EXERCISE PROMPT: The answer must be every line of the records below that contains the word "Nachlassgerich", copied out.

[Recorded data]
################
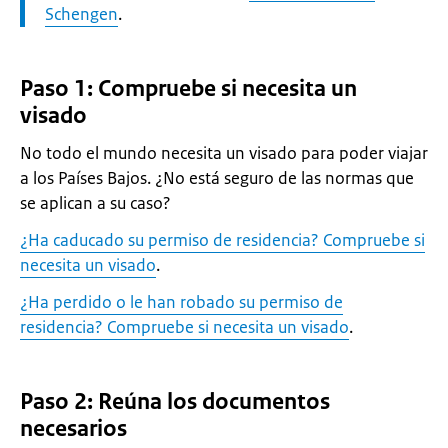
Schengen
.
Paso 1: Compruebe si necesita un
visado
No todo el mundo necesita un visado para poder viajar
a los Países Bajos. ¿No está seguro de las normas que
se aplican a su caso?
¿Ha caducado su permiso de residencia? Compruebe si
necesita un visado
.
¿Ha perdido o le han robado su permiso de
residencia? Compruebe si necesita un visado
.
Paso 2: Reúna los documentos
necesarios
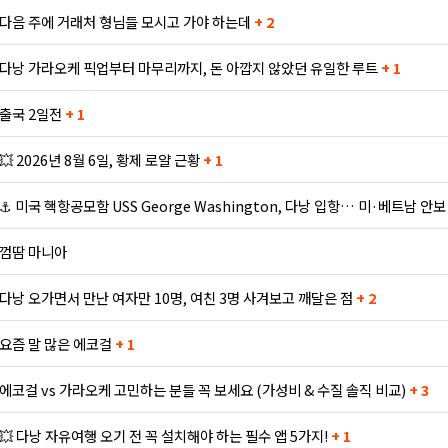
다음 주에 거래처 형님들 모시고 가야 하는데
+ 2
다낭 가라오케 픽업부터 마무리까지, 돈 아깝지 않았던 유일한 루트
+ 1
출국 2일전
+ 1
💥 2026년 8월 6일, 황제 로얄 근황
+ 1
⚓ 미국 핵항공모함 USS George Washington, 다낭 입항… 미·베트남 안
껌땀 마니아
다낭 오가면서 만난 여자만 10명, 여친 3명 사겨보고 깨달은 점
+ 2
요즘 말 많은 에코걸
+ 1
에코걸 vs 가라오케 고민하는 분들 꼭 보세요 (가성비 & 수질 솔직 비교)
+ 3
💥 다낭 자유여행 오기 전 꼭 설치해야 하는 필수 앱 5가지!
+ 1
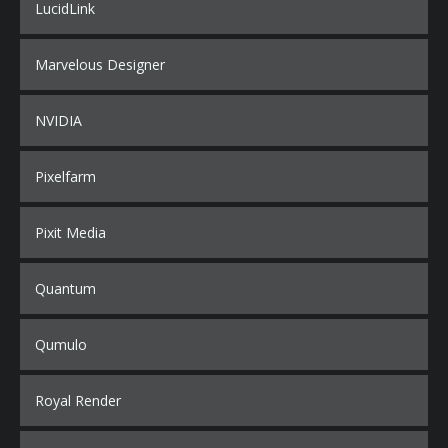
LucidLink
Marvelous Designer
NVIDIA
Pixelfarm
Pixit Media
Quantum
Qumulo
Royal Render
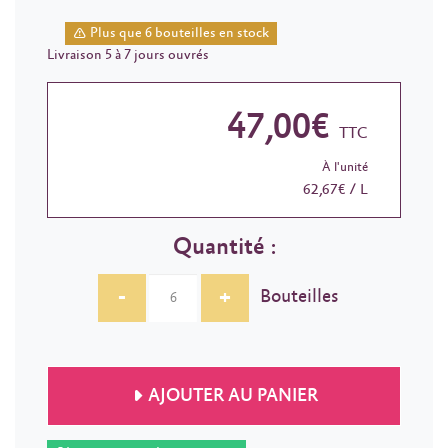
Plus que 6 bouteilles en stock
Livraison 5 à 7 jours ouvrés
47,00€
TTC
À l'unité
62,67€ / L
Quantité :
-
+
Bouteilles
AJOUTER AU PANIER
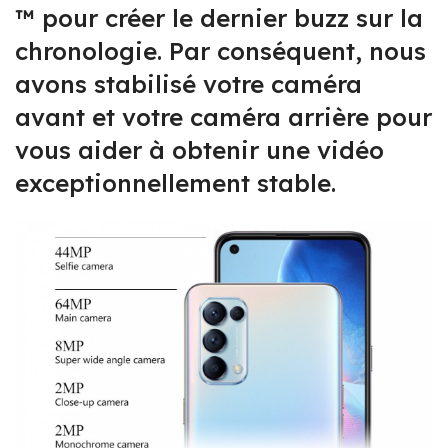
™ pour créer le dernier buzz sur la
chronologie. Par conséquent, nous
avons stabilisé votre caméra
avant et votre caméra arrière pour
vous aider à obtenir une vidéo
exceptionnellement stable.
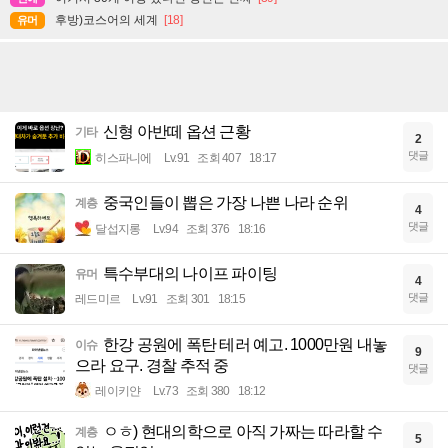
후방)코스어의 세계
[18]
유머
신형 아반떼 옵션 근황
기타
2
댓글
히스파니에
Lv.91
조회 407
18:17
중국인들이 뽑은 가장 나쁜 나라 순위
계층
4
댓글
달섭지롱
Lv.94
조회 376
18:16
특수부대의 나이프 파이팅
유머
4
댓글
레드미르
Lv.91
조회 301
18:15
한강 공원에 폭탄 테러 예고. 1000만원 내놓
이슈
9
으라 요구. 경찰 추적 중
댓글
레이키얀
Lv.73
조회 380
18:12
ㅇㅎ) 현대의학으로 아직 가짜는 따라할 수
계층
5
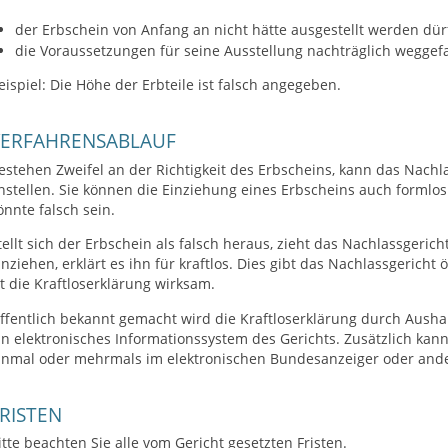
der Erbschein von Anfang an nicht hätte ausgestellt werden dü
die Voraussetzungen für seine Ausstellung nachträglich weggefa
eispiel: Die Höhe der Erbteile ist falsch angegeben.
VERFAHRENSABLAUF
estehen Zweifel an der Richtigkeit des Erbscheins, kann das Nachl
nstellen. Sie können die Einziehung eines Erbscheins auch formlo
önnte falsch sein.
tellt sich der Erbschein als falsch heraus, zieht das Nachlassgerich
inziehen, erklärt es ihn für kraftlos. Dies gibt das Nachlassgerich
st die Kraftloserklärung wirksam.
ffentlich bekannt gemacht wird die Kraftloserklärung durch Aushan
in elektronisches Informationssystem des Gerichts. Zusätzlich kan
inmal oder mehrmals im elektronischen Bundesanzeiger oder andere
RISTEN
itte beachten Sie alle vom Gericht gesetzten Fristen.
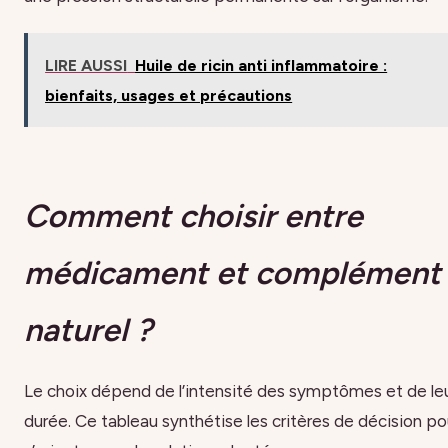
LIRE AUSSI
Huile de ricin anti inflammatoire :
bienfaits, usages et précautions
Comment choisir entre
médicament et complément
naturel ?
Le choix dépend de l’intensité des symptômes et de le
durée. Ce tableau synthétise les critères de décision po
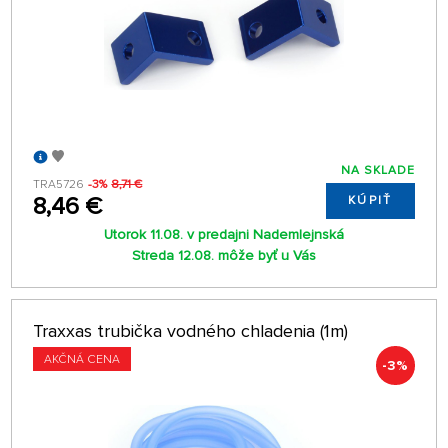
NA SKLADE
TRA5726
-3%
8,71 €
8,46 €
KÚPIŤ
Utorok 11.08. v predajni Nademlejnská
Streda 12.08. môže byť u Vás
Traxxas trubička vodného chladenia (1m)
AKČNÁ CENA
-3%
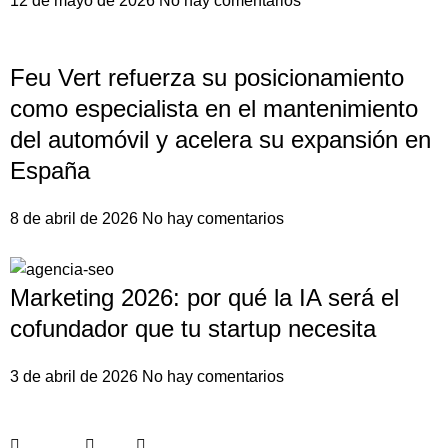
12 de mayo de 2026
No hay comentarios
Feu Vert refuerza su posicionamiento
como especialista en el mantenimiento
del automóvil y acelera su expansión en
España
8 de abril de 2026
No hay comentarios
Marketing 2026: por qué la IA será el
cofundador que tu startup necesita
3 de abril de 2026
No hay comentarios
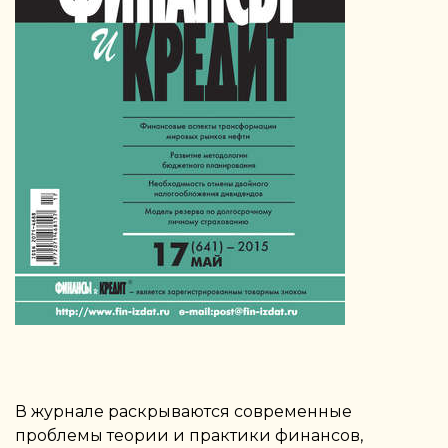
В журнале раскрываются современные
проблемы теории и практики финансов,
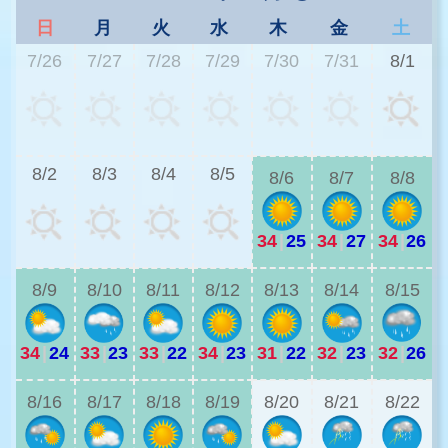
日
月
火
水
木
金
土
7/26
7/27
7/28
7/29
7/30
7/31
8/1
3
8/2
8/3
8/4
8/5
8/6
8/7
8/8
34
|
25
34
|
27
34
|
26
3
8/9
8/10
8/11
8/12
8/13
8/14
8/15
34
|
24
33
|
23
33
|
22
34
|
23
31
|
22
32
|
23
32
|
26
2
8/16
8/17
8/18
8/19
8/20
8/21
8/22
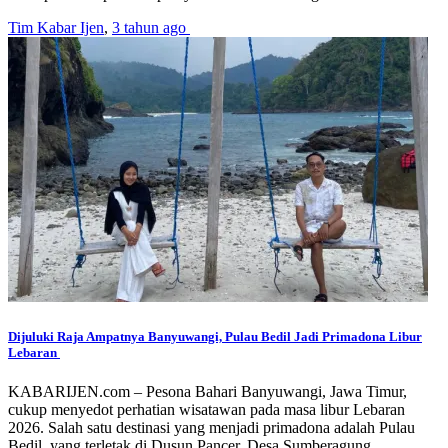
Tim Kabar Ijen
,
3 tahun ago
Dijuluki Raja Ampatnya Banyuwangi, Pulau Bedil Jadi Primadona Libur
Lebaran
KABARIJEN.com – Pesona Bahari Banyuwangi, Jawa Timur,
cukup menyedot perhatian wisatawan pada masa libur Lebaran
2026. Salah satu destinasi yang menjadi primadona adalah Pulau
Bedil, yang terletak di Dusun Pancer, Desa Sumberagung,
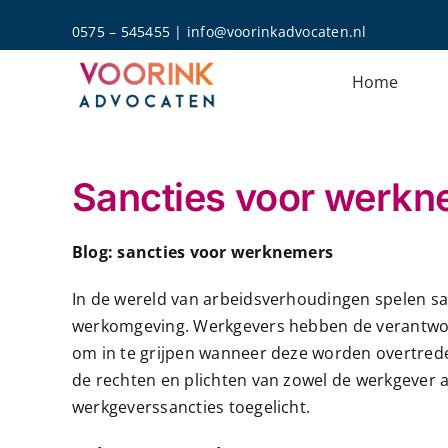
Skip
0575 – 545455
|
info@voorinkadvocaten.nl
to
content
Home
Sancties voor werkn
Blog: sancties voor werknemers
In de wereld van arbeidsverhoudingen spelen sa
werkomgeving. Werkgevers hebben de verantwoo
om in te grijpen wanneer deze worden overtrede
de rechten en plichten van zowel de werkgever
werkgeverssancties toegelicht.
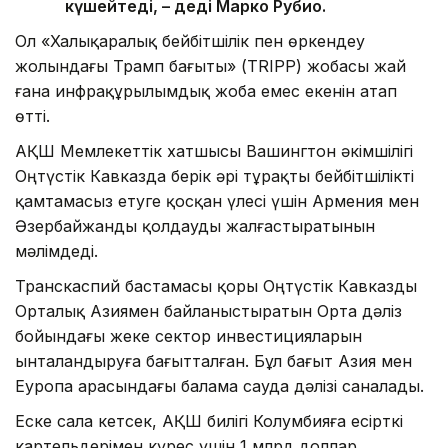
күшейтеді, – деді Марко Рубио.
Ол «Халықаралық бейбітшілік пен өркендеу
жолындағы Трамп бағыты» (TRIPP) жобасы жай
ғана инфрақұрылымдық жоба емес екенін атап
өтті.
АҚШ Мемлекеттік хатшысы Вашингтон әкімшілігі
Оңтүстік Кавказда берік әрі тұрақты бейбітшілікті
қамтамасыз етуге қосқан үлесі үшін Армения мен
Әзербайжанды қолдауды жалғастыратынын
мәлімдеді.
Транскаспий бастамасы қоры Оңтүстік Кавказды
Орталық Азиямен байланыстыратын Орта дәліз
бойындағы жеке сектор инвестицияларын
ынталандыруға бағытталған. Бұл бағыт Азия мен
Еуропа арасындағы балама сауда дәлізі саналады.
Еске сала кетсек, АҚШ билігі Колумбияға есірткі
картельдерімен күрес үшін 1 млрд доллар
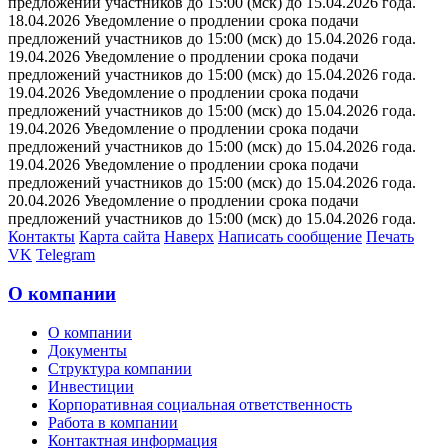
предложений участников до 15:00 (мск) до 15.04.2026 года.
18.04.2026 Уведомление о продлении срока подачи
предложений участников до 15:00 (мск) до 15.04.2026 года.
19.04.2026 Уведомление о продлении срока подачи
предложений участников до 15:00 (мск) до 15.04.2026 года.
19.04.2026 Уведомление о продлении срока подачи
предложений участников до 15:00 (мск) до 15.04.2026 года.
19.04.2026 Уведомление о продлении срока подачи
предложений участников до 15:00 (мск) до 15.04.2026 года.
19.04.2026 Уведомление о продлении срока подачи
предложений участников до 15:00 (мск) до 15.04.2026 года.
20.04.2026 Уведомление о продлении срока подачи
предложений участников до 15:00 (мск) до 15.04.2026 года.
Контакты
Карта сайта
Наверх
Написать сообщение
Печать
VK
Telegram
О компании
О компании
Документы
Структура компании
Инвестиции
Корпоративная социальная ответственность
Работа в компании
Контактная информация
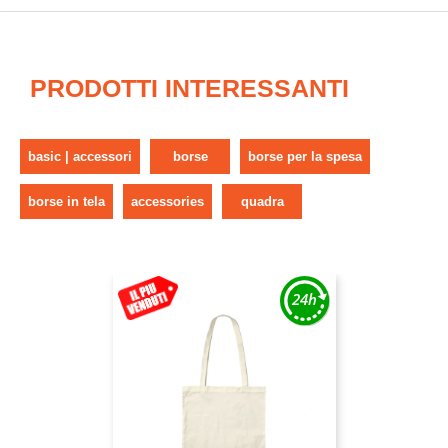
PRODOTTI INTERESSANTI
basic | accessori
borse
borse per la spesa
borse in tela
accessories
quadra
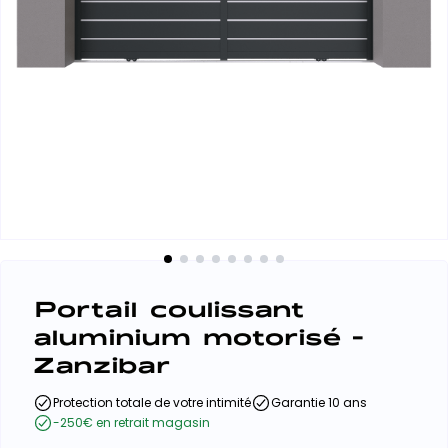
Portail coulissant
aluminium motorisé -
Zanzibar
Protection totale de votre intimité
Garantie 10 ans
-250€ en retrait magasin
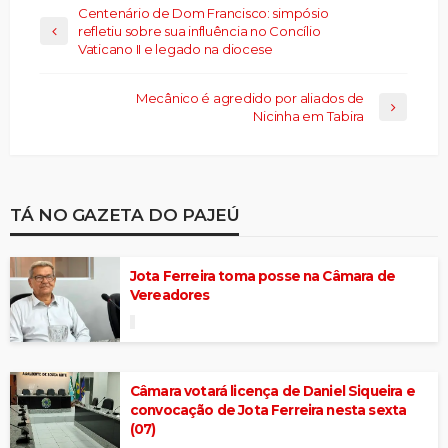
Centenário de Dom Francisco: simpósio
refletiu sobre sua influência no Concílio
Vaticano II e legado na diocese
Mecânico é agredido por aliados de
Nicinha em Tabira
TÁ NO GAZETA DO PAJEÚ
Jota Ferreira toma posse na Câmara de
Vereadores
Câmara votará licença de Daniel Siqueira e
convocação de Jota Ferreira nesta sexta
(07)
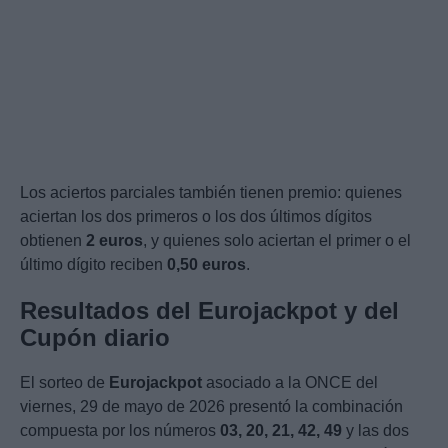
Los aciertos parciales también tienen premio: quienes
aciertan los dos primeros o los dos últimos dígitos
obtienen
2 euros
, y quienes solo aciertan el primer o el
último dígito reciben
0,50 euros
.
Resultados del Eurojackpot y del
Cupón diario
El sorteo de
Eurojackpot
asociado a la ONCE del
viernes, 29 de mayo de 2026 presentó la combinación
compuesta por los números
03, 20, 21, 42, 49
y las dos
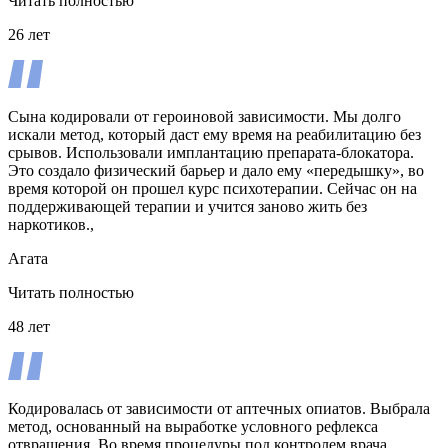
Читать полностью
26 лет
Сына кодировали от героиновой зависимости. Мы долго
искали метод, который даст ему время на реабилитацию без
срывов. Использовали имплантацию препарата-блокатора.
Это создало физический барьер и дало ему «передышку», во
время которой он прошел курс психотерапии. Сейчас он на
поддерживающей терапии и учится заново жить без
наркотиков.,
Агата
Читать полностью
48 лет
Кодировалась от зависимости от аптечных опиатов. Выбрала
метод, основанный на выработке условного рефлекса
отвращения. Во время процедуры под контролем врача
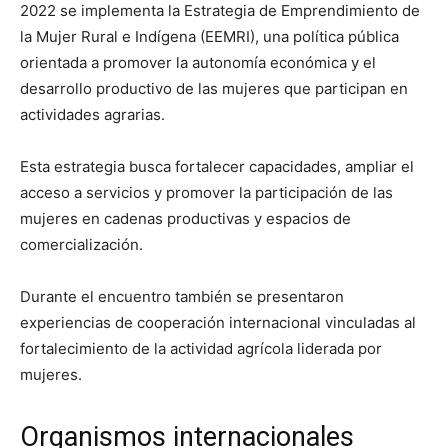
2022 se implementa la Estrategia de Emprendimiento de
la Mujer Rural e Indígena (EEMRI), una política pública
orientada a promover la autonomía económica y el
desarrollo productivo de las mujeres que participan en
actividades agrarias.
Esta estrategia busca fortalecer capacidades, ampliar el
acceso a servicios y promover la participación de las
mujeres en cadenas productivas y espacios de
comercialización.
Durante el encuentro también se presentaron
experiencias de cooperación internacional vinculadas al
fortalecimiento de la actividad agrícola liderada por
mujeres.
Organismos internacionales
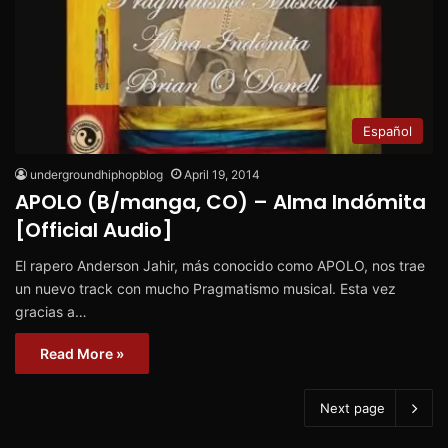
Español
undergroundhiphopblog
April 19, 2014
APOLO (B/manga, CO) – Alma Indómita
[Official Audio]
El rapero Anderson Jahir, más conocido como APOLO, nos trae
un nuevo track con mucho Pragmatismo musical. Esta vez
gracias a…
Read More »
Next page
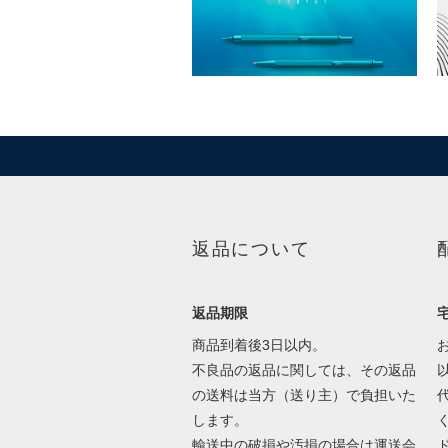
返品について
返品期限
商品到着後3日以内。
不良品の返品に関しては、その返品
の送料は当方（送り主）で負担いた
します。
輸送中の破損や汚損の場合は運送会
################
RESULT BELOW:
tellt sich der Erbschein als falsch heraus, zieht das Nachlassgerich
inziehen, erklärt es ihn für kraftlos. Dies gibt das Nachlassgerich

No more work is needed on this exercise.